Volatile inflation post-GFC will force funds to consider hedging, said Watson Wyatt’s Robert Brown, chair of its global investment committee.

Institutional funds with large inflation-linked liabilities, for example defined benefit funds, should “revisit their exposure to inflation and consider hedging it where practical and cost-effective”.

Brown said that relatively high inflation of 3-4 per cent a year will return after three or more years and that Australia’s monetary policy action “will nonetheless be overwhelmed by global trends … leading to a higher than currently anticipated Australian inflation rate over the longer term”.

Watson Wyatt’s report, “What matters in global markets”, is published today and it acknowledges the market’s “relatively benign outlook” of 2.5 per cent, at the mid-point of the Reserve Bank’s target range of 2-3 per cent.

The Australian economy was not as badly affected by the GFC as other developed economies, and so interest rates could be raised if inflationary pressures to increase, said Brown.

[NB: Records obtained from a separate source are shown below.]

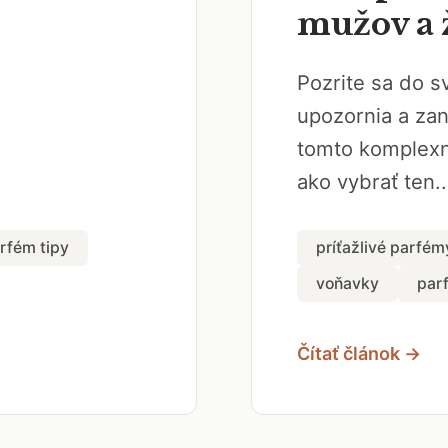
mužov a 
Pozrite sa do s
upozornia a za
tomto komplexn
ako vybrať ten..
rfém tipy
príťažlivé parfém
voňavky
par
Čítať článok →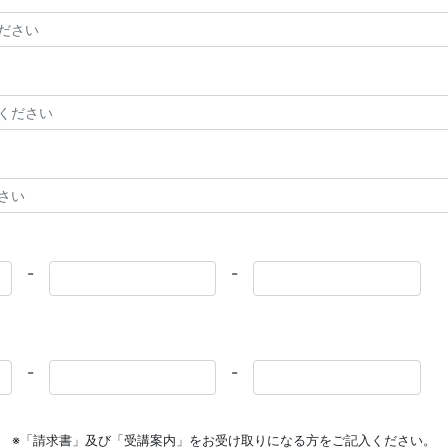
-
-
-
-
※「請求書」及び「受講案内」をお受け取りになる方をご記入ください。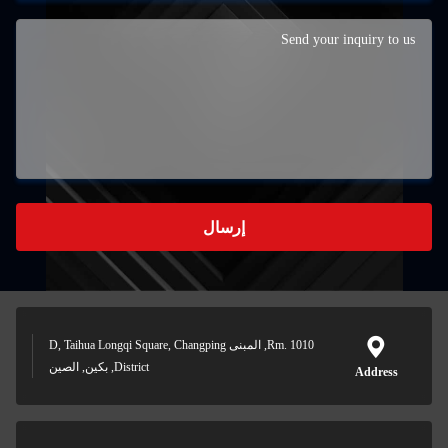
إرسال
Rm. 1010, المبنى D, Taihua Longqi Square, Changping
District, بكين, الصين
A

An extreme outcome is the inflationary pressure which may build due to difficulties in financing current policy response, said Brown.

“Currently, it is the government, through both fiscal and monetary policies, this is underpinning economic activity — a situation which is expensive and likely to persist for longer than is comfortable,” said Brown.

“The consequent huge deficits will lead to very high bond issuance by developed world governments in coming years.”